### [PROBLEM]
Count the lines in the data below holding the string "coffee" and write the total by itself.
BEGIN INPUT MATERIAL
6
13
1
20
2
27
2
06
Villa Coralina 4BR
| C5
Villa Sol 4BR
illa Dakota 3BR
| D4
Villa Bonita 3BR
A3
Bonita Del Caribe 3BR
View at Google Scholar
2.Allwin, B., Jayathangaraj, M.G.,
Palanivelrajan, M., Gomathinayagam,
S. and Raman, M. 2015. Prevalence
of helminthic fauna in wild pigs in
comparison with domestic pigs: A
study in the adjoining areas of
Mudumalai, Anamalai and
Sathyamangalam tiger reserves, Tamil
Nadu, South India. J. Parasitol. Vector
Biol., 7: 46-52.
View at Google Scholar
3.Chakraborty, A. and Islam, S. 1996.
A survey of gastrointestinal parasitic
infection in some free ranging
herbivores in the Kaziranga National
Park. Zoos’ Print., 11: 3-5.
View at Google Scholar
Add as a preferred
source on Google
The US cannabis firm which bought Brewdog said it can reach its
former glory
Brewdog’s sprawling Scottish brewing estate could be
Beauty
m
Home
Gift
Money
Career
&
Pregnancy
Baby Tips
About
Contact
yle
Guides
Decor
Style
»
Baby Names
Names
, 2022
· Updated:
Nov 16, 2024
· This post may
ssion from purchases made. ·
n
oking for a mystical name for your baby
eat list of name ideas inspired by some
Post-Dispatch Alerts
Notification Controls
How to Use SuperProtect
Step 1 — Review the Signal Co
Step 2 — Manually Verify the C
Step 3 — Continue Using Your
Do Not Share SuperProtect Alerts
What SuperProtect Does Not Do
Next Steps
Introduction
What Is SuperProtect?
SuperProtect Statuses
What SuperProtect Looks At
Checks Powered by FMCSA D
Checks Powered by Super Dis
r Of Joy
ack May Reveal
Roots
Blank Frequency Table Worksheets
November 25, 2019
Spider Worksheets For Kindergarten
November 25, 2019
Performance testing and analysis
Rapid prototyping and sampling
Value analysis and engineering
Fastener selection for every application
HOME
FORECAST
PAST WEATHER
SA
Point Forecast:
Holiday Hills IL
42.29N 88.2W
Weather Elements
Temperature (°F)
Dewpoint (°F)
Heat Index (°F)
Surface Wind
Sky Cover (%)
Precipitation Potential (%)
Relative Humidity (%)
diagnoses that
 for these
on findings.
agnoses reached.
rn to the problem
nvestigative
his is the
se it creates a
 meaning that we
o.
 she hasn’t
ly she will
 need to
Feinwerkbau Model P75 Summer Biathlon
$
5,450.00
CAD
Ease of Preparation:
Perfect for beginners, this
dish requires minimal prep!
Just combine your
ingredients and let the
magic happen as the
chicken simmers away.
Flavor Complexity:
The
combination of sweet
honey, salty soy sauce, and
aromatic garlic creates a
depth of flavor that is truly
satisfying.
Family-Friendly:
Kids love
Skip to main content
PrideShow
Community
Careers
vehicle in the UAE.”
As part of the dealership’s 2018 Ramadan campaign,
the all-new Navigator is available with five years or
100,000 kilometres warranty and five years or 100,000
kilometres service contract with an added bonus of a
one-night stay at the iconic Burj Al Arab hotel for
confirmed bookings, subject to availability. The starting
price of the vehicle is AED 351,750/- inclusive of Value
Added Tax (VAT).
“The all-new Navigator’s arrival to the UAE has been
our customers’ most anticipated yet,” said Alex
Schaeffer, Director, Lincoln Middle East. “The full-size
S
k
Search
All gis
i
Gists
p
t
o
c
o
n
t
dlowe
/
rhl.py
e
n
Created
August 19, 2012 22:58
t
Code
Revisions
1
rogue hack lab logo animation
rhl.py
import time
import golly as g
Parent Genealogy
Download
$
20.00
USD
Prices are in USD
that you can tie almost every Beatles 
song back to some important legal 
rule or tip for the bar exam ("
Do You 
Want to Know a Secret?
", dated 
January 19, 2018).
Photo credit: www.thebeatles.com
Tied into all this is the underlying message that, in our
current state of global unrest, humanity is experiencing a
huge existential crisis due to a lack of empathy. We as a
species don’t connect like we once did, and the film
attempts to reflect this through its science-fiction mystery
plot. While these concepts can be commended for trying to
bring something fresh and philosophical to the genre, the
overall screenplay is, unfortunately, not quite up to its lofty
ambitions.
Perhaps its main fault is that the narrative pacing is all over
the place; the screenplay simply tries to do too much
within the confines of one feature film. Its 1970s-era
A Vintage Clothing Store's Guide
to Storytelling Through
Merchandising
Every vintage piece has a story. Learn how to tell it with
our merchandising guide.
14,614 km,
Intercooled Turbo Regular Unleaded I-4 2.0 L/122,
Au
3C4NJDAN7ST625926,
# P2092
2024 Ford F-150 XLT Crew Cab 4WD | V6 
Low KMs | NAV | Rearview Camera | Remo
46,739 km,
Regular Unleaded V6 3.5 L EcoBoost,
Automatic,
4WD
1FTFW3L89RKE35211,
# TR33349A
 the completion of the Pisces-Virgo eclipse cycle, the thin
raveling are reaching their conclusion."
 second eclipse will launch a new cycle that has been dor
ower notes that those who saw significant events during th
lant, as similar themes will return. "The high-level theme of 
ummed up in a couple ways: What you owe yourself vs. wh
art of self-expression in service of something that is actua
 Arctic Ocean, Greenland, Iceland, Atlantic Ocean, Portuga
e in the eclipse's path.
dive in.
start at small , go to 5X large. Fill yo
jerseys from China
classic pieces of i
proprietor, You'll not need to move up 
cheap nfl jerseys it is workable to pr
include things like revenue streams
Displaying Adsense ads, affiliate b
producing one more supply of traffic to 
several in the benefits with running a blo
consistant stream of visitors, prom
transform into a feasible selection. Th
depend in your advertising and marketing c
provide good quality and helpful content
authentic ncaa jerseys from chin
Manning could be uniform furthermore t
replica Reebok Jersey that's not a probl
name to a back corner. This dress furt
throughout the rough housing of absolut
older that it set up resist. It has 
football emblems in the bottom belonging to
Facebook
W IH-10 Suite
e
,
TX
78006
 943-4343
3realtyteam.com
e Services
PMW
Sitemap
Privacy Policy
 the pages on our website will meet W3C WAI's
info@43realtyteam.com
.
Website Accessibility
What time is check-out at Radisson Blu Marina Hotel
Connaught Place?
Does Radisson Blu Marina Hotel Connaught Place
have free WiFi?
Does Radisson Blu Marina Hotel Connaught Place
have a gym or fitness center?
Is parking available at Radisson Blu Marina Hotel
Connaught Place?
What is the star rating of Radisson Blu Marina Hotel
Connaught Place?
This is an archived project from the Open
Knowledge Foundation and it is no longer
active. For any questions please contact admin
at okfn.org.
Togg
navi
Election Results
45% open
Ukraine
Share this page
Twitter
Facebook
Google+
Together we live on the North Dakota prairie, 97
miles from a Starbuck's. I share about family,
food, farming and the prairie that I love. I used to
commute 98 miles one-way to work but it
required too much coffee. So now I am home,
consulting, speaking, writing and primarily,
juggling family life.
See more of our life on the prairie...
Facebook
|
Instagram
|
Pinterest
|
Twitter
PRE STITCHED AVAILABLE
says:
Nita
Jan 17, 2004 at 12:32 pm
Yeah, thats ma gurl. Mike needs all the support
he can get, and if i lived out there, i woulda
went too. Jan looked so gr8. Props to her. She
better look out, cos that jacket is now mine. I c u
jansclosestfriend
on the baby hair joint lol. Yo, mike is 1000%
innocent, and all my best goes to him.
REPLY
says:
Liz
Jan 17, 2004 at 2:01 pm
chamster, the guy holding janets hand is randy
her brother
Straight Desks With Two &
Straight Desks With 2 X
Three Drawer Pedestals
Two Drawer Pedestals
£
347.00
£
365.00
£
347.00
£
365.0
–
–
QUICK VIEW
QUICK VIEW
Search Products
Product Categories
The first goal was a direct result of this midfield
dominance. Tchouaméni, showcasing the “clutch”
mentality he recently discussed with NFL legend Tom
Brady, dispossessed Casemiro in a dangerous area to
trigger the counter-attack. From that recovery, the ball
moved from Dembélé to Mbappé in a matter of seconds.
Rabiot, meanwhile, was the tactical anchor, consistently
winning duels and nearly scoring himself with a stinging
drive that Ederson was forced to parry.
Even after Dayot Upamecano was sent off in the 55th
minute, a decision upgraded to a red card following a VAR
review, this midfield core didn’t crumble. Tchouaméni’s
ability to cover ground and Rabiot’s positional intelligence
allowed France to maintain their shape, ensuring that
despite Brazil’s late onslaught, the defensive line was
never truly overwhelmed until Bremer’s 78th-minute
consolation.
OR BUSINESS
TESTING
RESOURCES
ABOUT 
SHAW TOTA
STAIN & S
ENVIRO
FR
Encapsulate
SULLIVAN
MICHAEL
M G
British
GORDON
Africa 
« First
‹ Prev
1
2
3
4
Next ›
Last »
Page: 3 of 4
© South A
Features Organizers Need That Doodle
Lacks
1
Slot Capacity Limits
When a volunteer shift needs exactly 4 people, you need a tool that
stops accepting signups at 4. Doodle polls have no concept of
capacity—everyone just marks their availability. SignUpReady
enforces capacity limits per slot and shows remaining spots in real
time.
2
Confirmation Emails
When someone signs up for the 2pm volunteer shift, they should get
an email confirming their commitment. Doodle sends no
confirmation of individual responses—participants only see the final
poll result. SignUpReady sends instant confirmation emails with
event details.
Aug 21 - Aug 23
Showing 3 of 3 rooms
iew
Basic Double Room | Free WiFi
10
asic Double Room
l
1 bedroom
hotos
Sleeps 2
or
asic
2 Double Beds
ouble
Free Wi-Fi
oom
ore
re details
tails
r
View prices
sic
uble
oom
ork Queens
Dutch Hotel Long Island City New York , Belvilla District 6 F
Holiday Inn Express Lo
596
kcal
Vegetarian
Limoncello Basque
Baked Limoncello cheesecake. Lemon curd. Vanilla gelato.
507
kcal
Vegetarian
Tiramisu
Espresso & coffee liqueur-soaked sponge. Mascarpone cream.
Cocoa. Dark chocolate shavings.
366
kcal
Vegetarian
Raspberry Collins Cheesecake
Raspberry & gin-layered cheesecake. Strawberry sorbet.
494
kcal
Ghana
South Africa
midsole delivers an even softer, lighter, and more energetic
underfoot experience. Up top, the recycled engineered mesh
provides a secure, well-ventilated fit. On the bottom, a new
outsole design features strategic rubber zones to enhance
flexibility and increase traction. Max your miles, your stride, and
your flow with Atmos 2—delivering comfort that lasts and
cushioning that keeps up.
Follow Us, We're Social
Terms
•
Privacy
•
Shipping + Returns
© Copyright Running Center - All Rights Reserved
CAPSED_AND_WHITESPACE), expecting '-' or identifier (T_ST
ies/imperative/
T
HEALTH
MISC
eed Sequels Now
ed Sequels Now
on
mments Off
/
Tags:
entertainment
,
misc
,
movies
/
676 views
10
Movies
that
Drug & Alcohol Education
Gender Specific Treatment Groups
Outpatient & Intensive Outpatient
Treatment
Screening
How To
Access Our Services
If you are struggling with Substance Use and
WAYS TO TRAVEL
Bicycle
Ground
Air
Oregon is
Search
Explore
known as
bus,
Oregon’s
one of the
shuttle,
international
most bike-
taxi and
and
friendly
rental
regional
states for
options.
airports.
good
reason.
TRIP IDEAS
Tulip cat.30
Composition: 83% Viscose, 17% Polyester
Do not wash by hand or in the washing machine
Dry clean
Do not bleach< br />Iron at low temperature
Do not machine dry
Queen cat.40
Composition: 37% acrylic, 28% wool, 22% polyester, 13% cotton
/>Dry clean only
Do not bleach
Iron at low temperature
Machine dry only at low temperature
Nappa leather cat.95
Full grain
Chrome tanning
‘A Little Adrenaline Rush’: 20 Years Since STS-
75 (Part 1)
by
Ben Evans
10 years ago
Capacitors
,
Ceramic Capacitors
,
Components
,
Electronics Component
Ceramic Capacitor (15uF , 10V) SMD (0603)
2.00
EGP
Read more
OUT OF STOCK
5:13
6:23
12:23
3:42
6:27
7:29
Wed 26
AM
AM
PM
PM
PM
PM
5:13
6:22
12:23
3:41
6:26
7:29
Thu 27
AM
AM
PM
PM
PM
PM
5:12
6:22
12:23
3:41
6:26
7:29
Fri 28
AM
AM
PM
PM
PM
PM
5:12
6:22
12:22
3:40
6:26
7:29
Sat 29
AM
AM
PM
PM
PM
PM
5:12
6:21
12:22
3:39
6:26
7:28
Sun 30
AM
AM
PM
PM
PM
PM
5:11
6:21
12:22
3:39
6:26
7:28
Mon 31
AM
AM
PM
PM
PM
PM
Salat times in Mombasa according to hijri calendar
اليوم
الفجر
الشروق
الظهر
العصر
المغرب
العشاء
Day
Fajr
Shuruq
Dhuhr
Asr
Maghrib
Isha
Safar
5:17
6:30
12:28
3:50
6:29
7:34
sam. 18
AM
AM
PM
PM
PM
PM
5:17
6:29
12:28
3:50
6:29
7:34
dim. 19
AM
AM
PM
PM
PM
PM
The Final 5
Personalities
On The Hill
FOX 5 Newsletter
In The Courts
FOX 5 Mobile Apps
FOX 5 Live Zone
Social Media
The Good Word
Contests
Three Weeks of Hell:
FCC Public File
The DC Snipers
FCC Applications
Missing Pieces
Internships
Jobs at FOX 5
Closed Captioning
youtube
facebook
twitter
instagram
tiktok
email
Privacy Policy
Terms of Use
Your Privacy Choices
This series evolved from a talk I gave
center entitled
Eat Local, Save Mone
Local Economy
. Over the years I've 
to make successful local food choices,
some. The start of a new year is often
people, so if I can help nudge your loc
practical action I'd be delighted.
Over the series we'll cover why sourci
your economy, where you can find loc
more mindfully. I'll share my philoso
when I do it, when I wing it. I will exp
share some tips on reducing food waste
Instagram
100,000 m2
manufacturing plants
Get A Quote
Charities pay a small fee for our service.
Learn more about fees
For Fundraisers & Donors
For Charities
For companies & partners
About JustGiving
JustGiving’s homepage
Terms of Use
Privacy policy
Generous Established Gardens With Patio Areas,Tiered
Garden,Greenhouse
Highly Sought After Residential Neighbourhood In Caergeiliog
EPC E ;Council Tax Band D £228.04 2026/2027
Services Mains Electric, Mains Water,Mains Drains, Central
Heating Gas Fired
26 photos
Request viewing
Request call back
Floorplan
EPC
END INPUT MATERIAL
### [ANSWER BOX]
2